**Problem requirements**
Your answer is the lines from the one that has "som kan kombinere dem med andre" through the last line of the records below, retyped exactly and alone.

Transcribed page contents
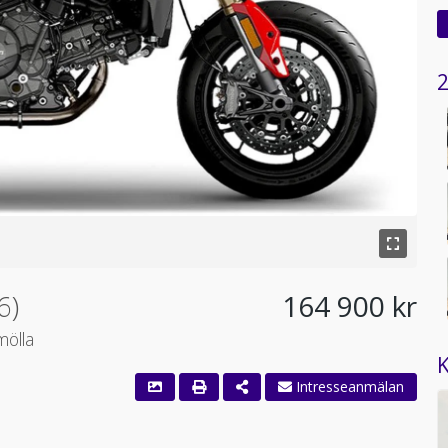
2
6)
164 900 kr
mölla
K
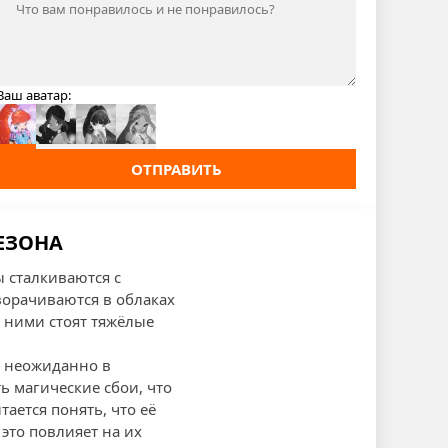
Ваш аватар:
ОТПРАВИТЬ
СЕЗОНА
 сталкиваются с
ворачиваются в облаках
д ними стоят тяжёлые
о неожиданно в
 магические сбои, что
ается понять, что её
это повлияет на их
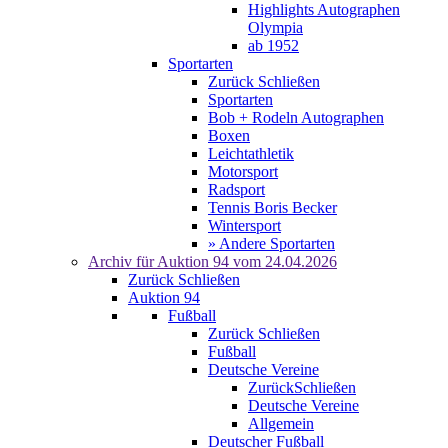
Highlights Autographen
Olympia
ab 1952
Sportarten
Zurück
Schließen
Sportarten
Bob + Rodeln Autographen
Boxen
Leichtathletik
Motorsport
Radsport
Tennis Boris Becker
Wintersport
» Andere Sportarten
Archiv für
Auktion 94
vom 24.04.2026
Zurück
Schließen
Auktion 94
Fußball
Zurück
Schließen
Fußball
Deutsche Vereine
Zurück
Schließen
Deutsche Vereine
Allgemein
Deutscher Fußball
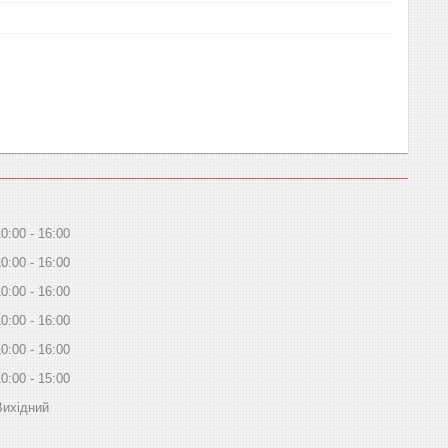
10:00
16:00
10:00
16:00
10:00
16:00
10:00
16:00
10:00
16:00
10:00
15:00
Вихідний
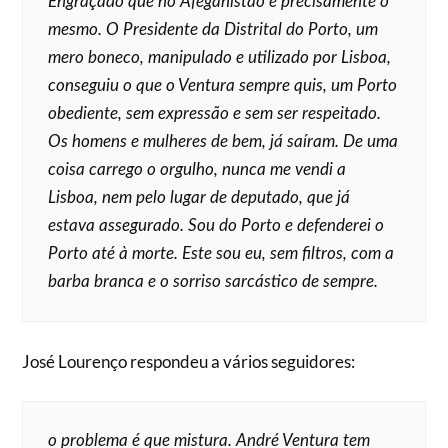
Engraçado que no Afeganistão é precisamente o
mesmo. O Presidente da Distrital do Porto, um
mero boneco, manipulado e utilizado por Lisboa,
conseguiu o que o Ventura sempre quis, um Porto
obediente, sem expressão e sem ser respeitado.
Os homens e mulheres de bem, já saíram. De uma
coisa carrego o orgulho, nunca me vendi a
Lisboa, nem pelo lugar de deputado, que já
estava assegurado. Sou do Porto e defenderei o
Porto até à morte. Este sou eu, sem filtros, com a
barba branca e o sorriso sarcástico de sempre.
José Lourenço respondeu a vários seguidores:
o problema é que mistura. André Ventura tem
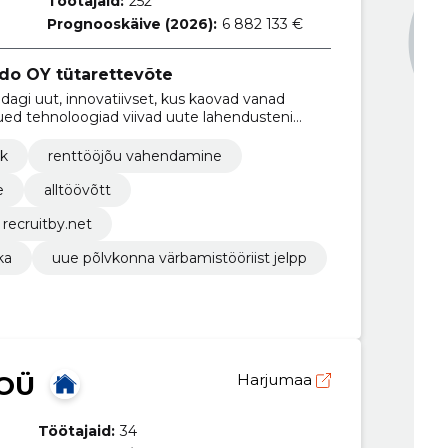
Töötajaid:
252
Prognooskäive (2026):
6 882 133 €
do OY tütarettevõte
agi uut, innovatiivset, kus kaovad vanad
ued tehnoloogiad viivad uute lahendusteni
öjõurendi ja muude personali teenuste osas.
ik
renttööjõu vahendamine
e
alltöövõtt
 recruitby.net
ka
uue põlvkonna värbamistööriist jelpp
 OÜ
Harjumaa
Töötajaid:
34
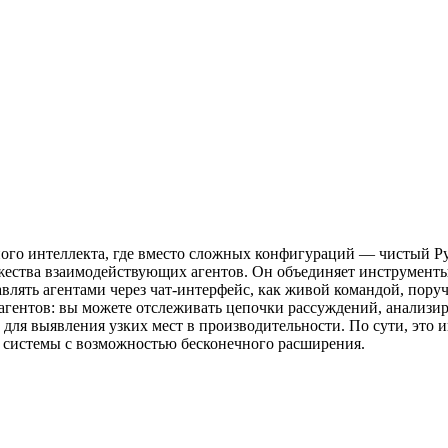
нного интеллекта, где вместо сложных конфигураций — чистый P
ожества взаимодействующих агентов. Он объединяет инструменты
влять агентами через чат-интерфейс, как живой командой, пор
агентов: вы можете отслеживать цепочки рассуждений, анализи
я выявления узких мест в производительности. По сути, это ин
е системы с возможностью бесконечного расширения.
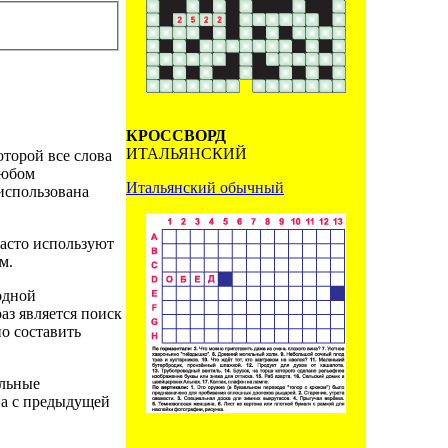
КРОССВОРД
ИТАЛЬЯНСКИЙ
оторой все слова
любом
Итальянский обычный
использована
часто используют
м.
одной
аз является поиск
о составить
ильные
на с предыдущей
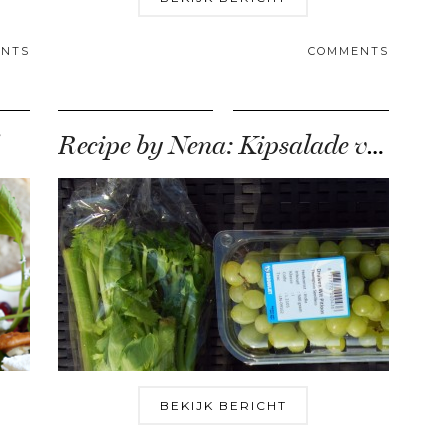
NTS
COMMENTS
Recipe by Nena: Kipsalade van Sonja Bakker
BEKIJK BERICHT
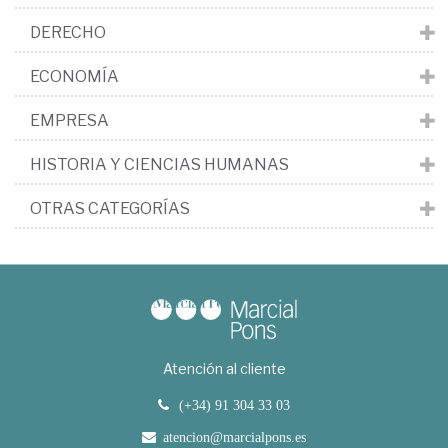
DERECHO
ECONOMÍA
EMPRESA
HISTORIA Y CIENCIAS HUMANAS
OTRAS CATEGORÍAS
Atención al cliente
(+34) 91 304 33 03
atencion@marcialpons.es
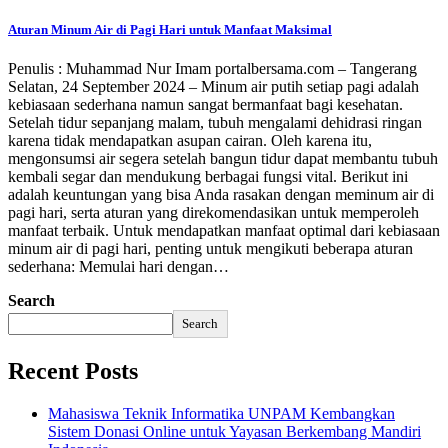
Aturan Minum Air di Pagi Hari untuk Manfaat Maksimal
Penulis : Muhammad Nur Imam portalbersama.com – Tangerang
Selatan, 24 September 2024 – Minum air putih setiap pagi adalah
kebiasaan sederhana namun sangat bermanfaat bagi kesehatan.
Setelah tidur sepanjang malam, tubuh mengalami dehidrasi ringan
karena tidak mendapatkan asupan cairan. Oleh karena itu,
mengonsumsi air segera setelah bangun tidur dapat membantu tubuh
kembali segar dan mendukung berbagai fungsi vital. Berikut ini
adalah keuntungan yang bisa Anda rasakan dengan meminum air di
pagi hari, serta aturan yang direkomendasikan untuk memperoleh
manfaat terbaik. Untuk mendapatkan manfaat optimal dari kebiasaan
minum air di pagi hari, penting untuk mengikuti beberapa aturan
sederhana: Memulai hari dengan…
Search
Search
Recent Posts
Mahasiswa Teknik Informatika UNPAM Kembangkan
Sistem Donasi Online untuk Yayasan Berkembang Mandiri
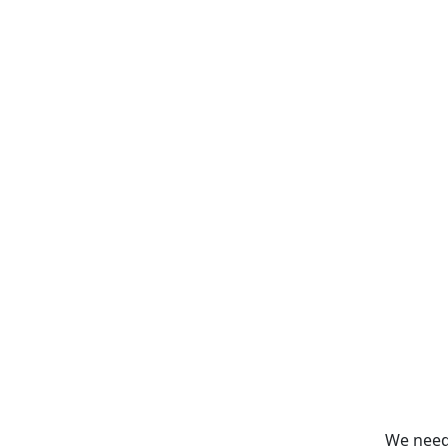
We need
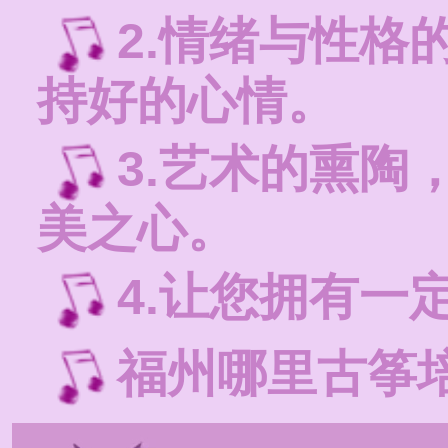
2.情绪与性格
持好的心情。
3.艺术的熏陶
美之心。
4.让您拥有一
福州哪里古筝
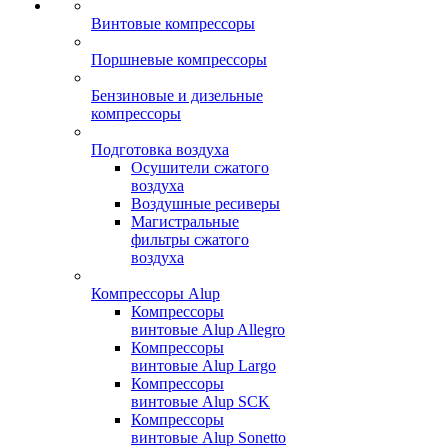
Винтовые компрессоры
Поршневые компрессоры
Бензиновые и дизельные
компрессоры
Подготовка воздуха
Осушители сжатого
воздуха
Воздушные ресиверы
Магистральные
фильтры сжатого
воздуха
Компрессоры Alup
Компрессоры
винтовые Alup Allegro
Компрессоры
винтовые Alup Largo
Компрессоры
винтовые Alup SCK
Компрессоры
винтовые Alup Sonetto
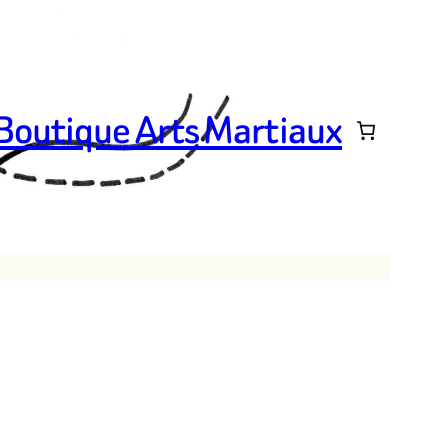
 Boutique Arts Martiaux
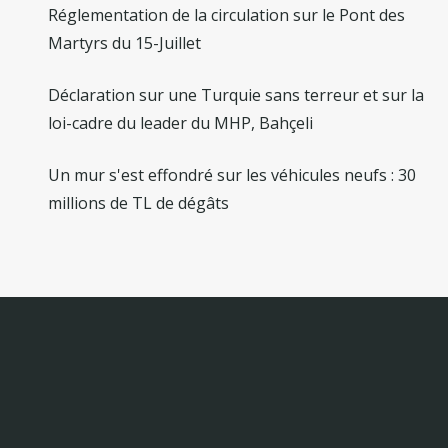
Réglementation de la circulation sur le Pont des
Martyrs du 15-Juillet
Déclaration sur une Turquie sans terreur et sur la
loi-cadre du leader du MHP, Bahçeli
Un mur s'est effondré sur les véhicules neufs : 30
millions de TL de dégâts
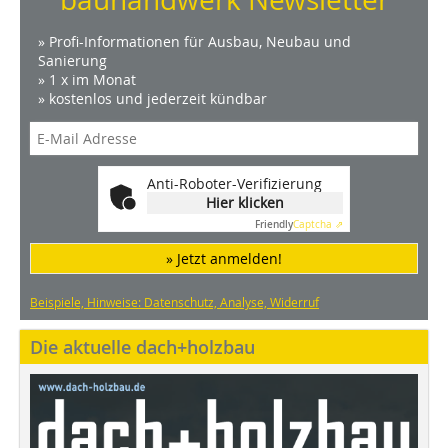
» Profi-Informationen für Ausbau, Neubau und
Sanierung
» 1 x im Monat
» kostenlos und jederzeit kündbar
Anti-Roboter-Verifizierung
Hier klicken
Friendly
Captcha ⇗
» Jetzt anmelden!
Beispiele, Hinweise: Datenschutz, Analyse, Widerruf
Die aktuelle dach+holzbau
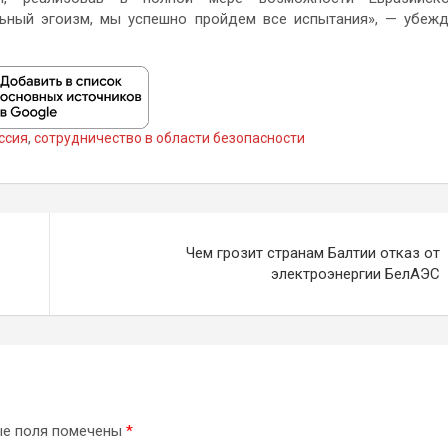
ьный эгоизм, мы успешно пройдем все испытания», — убеж
ссия
,
сотрудничество в области безопасности
Чем грозит странам Балтии отказ от
электроэнергии БелАЭС
ые поля помечены
*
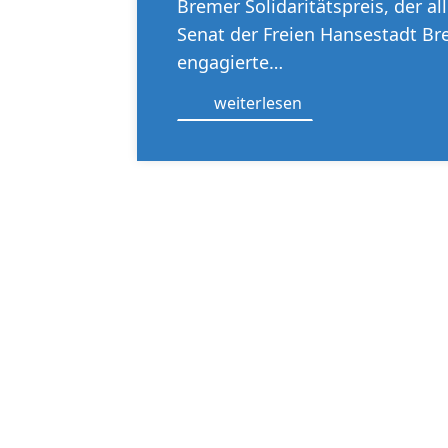
Bremer Solidaritätspreis, der al
Senat der Freien Hansestadt B
engagierte…
weiterlesen
NEWSLETTER
Immer auf dem Laufenden bleiben. 
per Post – bei unseren Newslettern i
dabei!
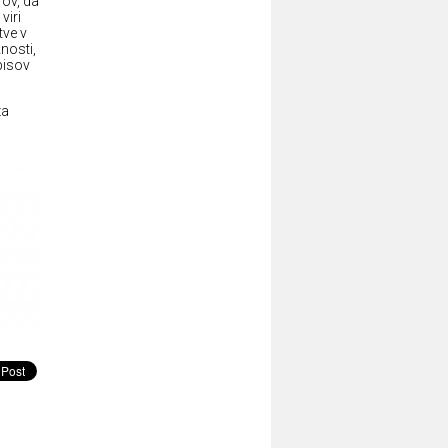
rov, da
viri
tve v
nosti,
pisov
za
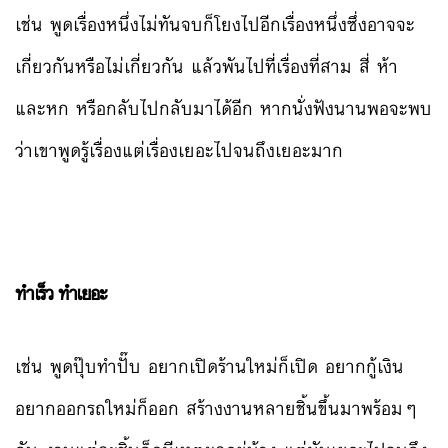
เช่น พูดเรื่องหนึ่งไม่ทันจบก็โยงไปอีกเรื่องหนึ่งซึ่งอาจจะ
เกี่ยวกันหรือไม่เกี่ยวกัน แล้วพันไปที่เรื่องที่สาม สี่ ห้า
และหก หรือกลับไปกลับมาได้อีก หากนั่งฟังนานพอจะพบ
ว่าเขาพูดรู้เรื่องแต่เรื่องเยอะไปจนถึงเยอะมาก
ทำเร็ว ทำเยอะ
เช่น พูดปุ๊บทำปั๊บ อยากเปิดร้านใหม่ก็เปิด อยากกู้เงิน
อยากออกรถใหม่ก็ออก สร้างงานหลายชิ้นขึ้นมาพร้อมๆ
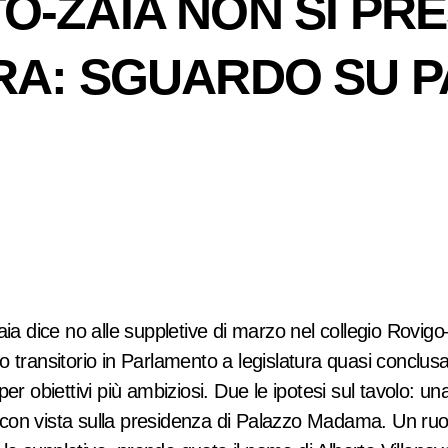
-ZAIA NON SI PRES
URA: SGUARDO SU 
dice no alle suppletive di marzo nel collegio Rovigo–P
transitorio in Parlamento a legislatura quasi conclusa. 
er obiettivi più ambiziosi. Due le ipotesi sul tavolo: u
on vista sulla presidenza di Palazzo Madama. Un ruolo 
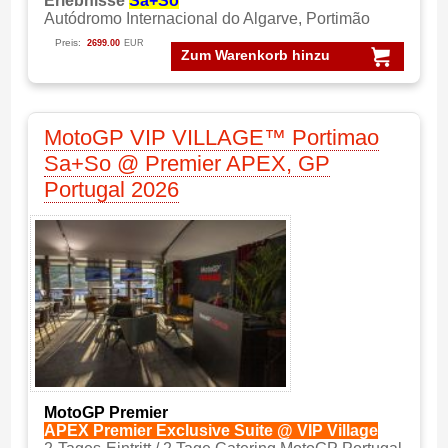
Erlebnisse
Sa+So
Autódromo Internacional do Algarve, Portimão
Preis:
2699.00
EUR
Zum Warenkorb hinzu
MotoGP VIP VILLAGE™ Portimao
Sa+So @ Premier APEX, GP
Portugal 2026
MotoGP Premier
APEX Premier Exclusive Suite @ VIP Village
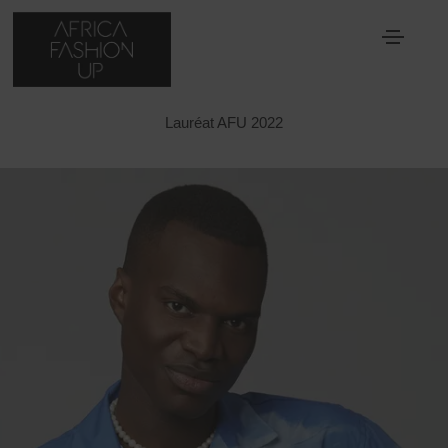
JEAN-CEDRIC SOW
Lauréat AFU 2022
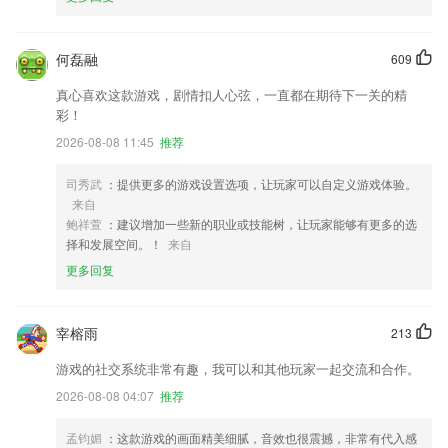
何磊融
609
真心喜欢这款游戏，剧情扣人心弦，一直都在期待下一关的精
彩！
2026-08-08 11:45
推荐
司秀武
：提供更多的游戏设置选项，让玩家可以自定义游戏体验。
来自
鲍祥萱
：建议增加一些新的职业或技能树，让玩家能够有更多的选
择和发展空间。！
来自
更多回复
宰榕雨
213
游戏的社交系统非常有趣，我可以和其他玩家一起交流和合作。
2026-08-08 04:07
推荐
孟钧媚
：这款游戏的画面精美细腻，音效也很震撼，非常有代入感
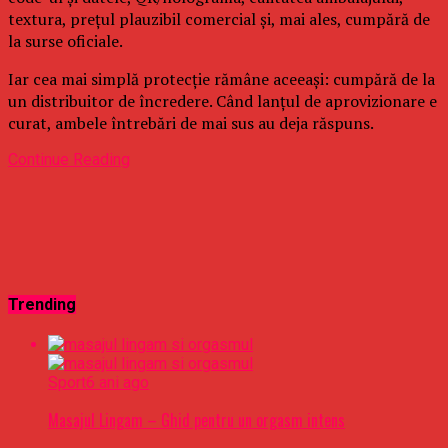
textura, prețul plauzibil comercial și, mai ales, cumpără de
la surse oficiale.
Iar cea mai simplă protecție rămâne aceeași: cumpără de la
un distribuitor de încredere. Când lanțul de aprovizionare e
curat, ambele întrebări de mai sus au deja răspuns.
Continue Reading
Trending
Sport
6 ani ago
Masajul Lingam – Ghid pentru un orgasm intens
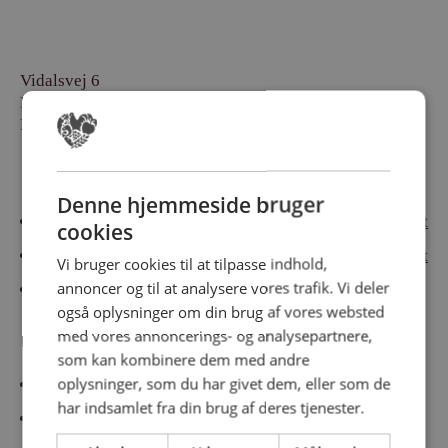
Vidalsvej 6
DK-9230 Svenstrup
Denmark
Besøg vores messesites
Denne hjemmeside bruger
Cateringmesse Nord
Cateringmesse Midt
cookies
Cateringmesse Syd
Cateringmesse Øst
Vi bruger cookies til at tilpasse indhold,
annoncer og til at analysere vores trafik. Vi deler
Cateringmesse Thy
også oplysninger om din brug af vores websted
med vores annoncerings- og analysepartnere,
Information
som kan kombinere dem med andre
oplysninger, som du har givet dem, eller som de
Cookiepolitk
har indsamlet fra din brug af deres tjenester.
Persondatapolitik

**Response to this exercise**
som kan kombinere dem med andre
oplysninger, som du har givet dem, eller som de
Cookiepolitk
har indsamlet fra din brug af deres tjenester.
Persondatapolitik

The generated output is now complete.